Seminar Vol. 153
Title: Health, Health Insurance, and Income Inequality
Speaker: Chaoran Chen, National University of Singapore
Time: May 10th, 2019 13:30–14:45
Venue: Conference Room 106B, Zhonghui Building (IESR, JNU College of Economics)
About the speaker:
Chaoran Chen is an Assistant Professor at the National University of Singapore. He received his Ph.D. degree in Economics from the University of Toronto in 2017. His research interests are in macroeconomics and economic development. His work focuses on understanding the observed cross-country productivity differences through the lens of resource misallocation, structural transformation, and technology adoption, using both general equilibrium models and micro data. He is also interested in incomplete market models and inequality.
Abstract:
Individuals’ income affects their health status through the choice of health insurance coverage. We build a quantitative framework with incomplete markets and three shocks: health, health expenditure, and income. Individuals can choose to purchase health insurance, which hedges against health expenditure shocks and affects the transition of health status.
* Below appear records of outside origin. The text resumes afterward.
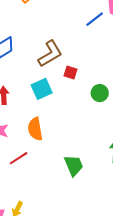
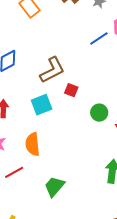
green trapezoid: (74, 165) -> (54, 186), moved, turned -120

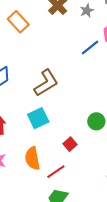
red square: (71, 90) -> (70, 144), moved, turned 32
red line: (14, 172) -> (56, 172), moved

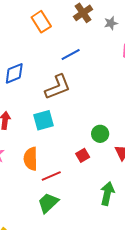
blue line: (90, 47) -> (71, 55), moved
red square: (70, 144) -> (83, 155), moved

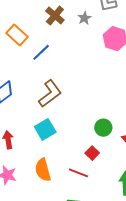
blue line: (71, 55) -> (41, 52), moved
red line: (51, 176) -> (78, 173), moved, turned 60

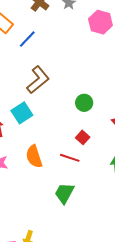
green circle: (103, 128) -> (84, 103), moved
cyan square: (45, 129) -> (22, 113), moved

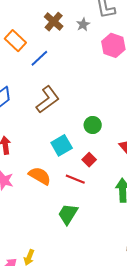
cyan square: (22, 113) -> (62, 145), moved
orange semicircle: (34, 156) -> (40, 176), turned 135

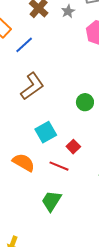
green circle: (93, 125) -> (85, 102), moved

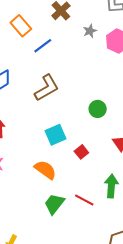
gray star: (68, 11) -> (90, 31), moved
orange semicircle: (24, 162) -> (45, 170), moved
red line: (59, 166) -> (84, 200), moved

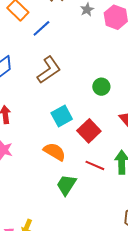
red square: (81, 152) -> (89, 131), size x1.6
red line: (84, 200) -> (95, 165), moved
We then estimate the model using micro data from PSID and MEPS. The estimated model can replicate the stylized facts on health insurance and inequality in the U.S. data. In the quantitative analysis, we find that endogenizing health through insurance choice substantially amplifies the impact of bad health on income inequality, due to the feedback effect that poor individuals are less likely to have insurance, and hence more likely to become unhealthy and then become poorer. The existence of consumption floor is the main cause of un-insurance among individuals. We also find that universal health insurance policy has a larger welfare gain in our framework than in a framework with exogenous health: it not only hedges against medical expenditure shocks, but also reduces health disparity and then income inequality.